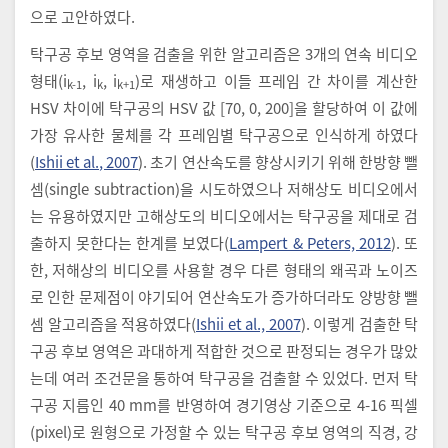
으로 고안하였다.
탁구공 후보 영역을 검출을 위한 알고리즘은 3개의 연속 비디오
형태(i
, i
, i
)로 재생하고 이들 프레임 간 차이를 계산한
k-1
k
k+1
HSV 차이에 탁구공의 HSV 값 [70, 0, 200]을 할당하여 이 값에
가장 유사한 물체를 각 프레임별 탁구공으로 인식하게 하였다
(
Ishii et al., 2007
). 초기 연산속도를 향상시키기 위해 한방향 뺄
셈(single subtraction)을 시도하였으나 저해상도 비디오에서
는 유용하였지만 고해상도의 비디오에서는 탁구공을 제대로 검
출하지 못한다는 한계를 보였다(
Lampert & Peters, 2012
). 또
한, 저해상의 비디오를 사용할 경우 다른 형태의 왜곡과 노이즈
로 인한 문제점이 야기되어 연산속도가 증가하더라도 양방향 뺄
셈 알고리즘을 적용하였다(
Ishii et al., 2007
). 이렇게 검출한 탁
구공 후보 영역은 과대하게 적합한 것으로 판정되는 경우가 많았
는데 여러 조건문을 통하여 탁구공을 검출할 수 있었다. 먼저 탁
구공 지름인 40 mm를 반영하여 경기영상 기준으로 4-16 픽셀
(pixel)로 원형으로 가정할 수 있는 탁구공 후보 영역의 직경, 강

● **Aim of the exercise**: Up to and including the final line of the data above, please copy every line exactly, starting from the one that contains "로 인한 문제점이 야기되어 연산속도가 증가하더라도 양방향 뺄".

● **Worked solution**:
로 인한 문제점이 야기되어 연산속도가 증가하더라도 양방향 뺄
셈 알고리즘을 적용하였다(
Ishii et al., 2007
). 이렇게 검출한 탁
구공 후보 영역은 과대하게 적합한 것으로 판정되는 경우가 많았
는데 여러 조건문을 통하여 탁구공을 검출할 수 있었다. 먼저 탁
구공 지름인 40 mm를 반영하여 경기영상 기준으로 4-16 픽셀
(pixel)로 원형으로 가정할 수 있는 탁구공 후보 영역의 직경, 강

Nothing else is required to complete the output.